Declaring China a currency manipulator, which the Obama administration declined to do in the 2009 reports, would require Washington to enter into consultations with Beijing through the International Monetary Fund.
Geithner said he would use meetings of the Group of 20 and a U.S.-China strategic dialogue in Beijing in May to urge China to budge on the yuan. President Barack Obama, many U.S. lawmakers and several economists say the currency is kept artificially low to boost Chinese exports.
China's yuan barely reacted in offshore forward Asian markets on Monday, apparently reflecting investor sentiment that the U.S. decision will not shift of the value of the yuan a year hence.
One-year NDFs, units which traders use to bet on the future value of a currency, moved from 6.645 per dollar to 6.639, which still implied an appreciation of about 2.8 percent in a year's time. But markets in Hong Kong and Shanghai, the main centers for yuan trading, were closed for holidays.
Analysts have said Beijing, loathe to be seen as bending to foreign pressure, may feel freer to nudge up the yuan if Washington dims its spotlight on public demands.
CHINA BUYING SPREE
Scott Paul, head of the Alliance for American Manufacturing, said pressure will only grow for real results out of the bilateral and multilateral discussions with China and that threats of action were necessary.
History shows us that China understands consequences better than it responds to quiet diplomacy, he said in a statement calling on the U.S. Congress to take action.
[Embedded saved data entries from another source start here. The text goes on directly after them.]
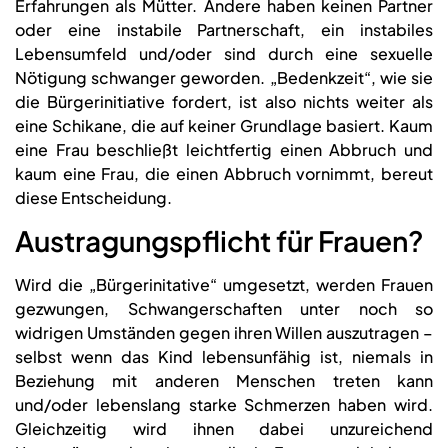
Erfahrungen als Mütter. Andere haben keinen Partner
oder eine instabile Partnerschaft, ein instabiles
Lebensumfeld und/oder sind durch eine sexuelle
Nötigung schwanger geworden. „Bedenkzeit“, wie sie
die Bürgerinitiative fordert, ist also nichts weiter als
eine Schikane, die auf keiner Grundlage basiert. Kaum
eine Frau beschließt leichtfertig einen Abbruch und
kaum eine Frau, die einen Abbruch vornimmt, bereut
diese Entscheidung.
Austragungspflicht für Frauen?
Wird die „Bürgerinitative“ umgesetzt, werden Frauen
gezwungen, Schwangerschaften unter noch so
widrigen Umständen gegen ihren Willen auszutragen –
selbst wenn das Kind lebensunfähig ist, niemals in
Beziehung mit anderen Menschen treten kann
und/oder lebenslang starke Schmerzen haben wird.
Gleichzeitig wird ihnen dabei unzureichend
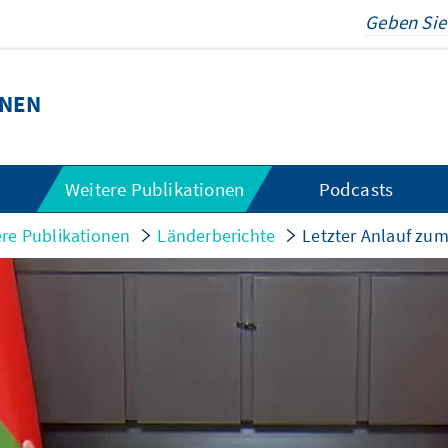
ONEN
Weitere Publikationen
Podcasts
re Publikationen
Länderberichte
Letzter Anlauf zu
The Baucus aide's remarks followed warnings by other U.S. lawmakers who are crafting legislation that would apply duties on Chinese goods to offset the price advantage they say China's exporters gain by selling in an artificially cheap currency.
A pause in public carping about the yuan makes a lot of sense to calm things down a little before anger gets out of hand, but this will only be productive if there is a frank and open discussion about the problems facing the two countries, said finance professor Michael Pettis of Peking University.
But Pettis, also a fellow at the Carnegie Endowment for International Peace, said such talks will need to involve other big trade surplus countries like Japan and Germany and might not bring results as quickly as U.S. politicians expect.
High unemployment in the U.S. will cause the currency issue to resurface very quickly. And without real progress on correcting the imbalances, and quickly, which I think is likely to be difficult, the anger will persist, he said.
Several Chinese economists quoted in the overseas edition of the People's Daily, the official newspaper of China's ruling Communist Party, maintained that the yuan was not to blame for the U.S. trade deficit.
But Li Daokui, a member of the central bank's monetary policy committee, said China could nonetheless buy more U.S. goods to ease pressure from the White House and Congress.
China can increase purchases from (U.S.) states facing mass unemployment because of recession in the manufacturing sector, said Li, a Harvard-trained economist at Tsinghua University in Beijing.
Beijing let the yuan rise 21 percent against the U.S. dollar between July 2005 and July 2008 before effectively repegging the currency, also called the renminbi, near 6.83 to the dollar to help the economy through the 2008-2009 financial crisis.
The United States' deficit in trade with China fell to $227 billion in 2009 from a record $268 billion in 2008, largely the result of the global recession, but the Obama administration is keen to lift exports and employment.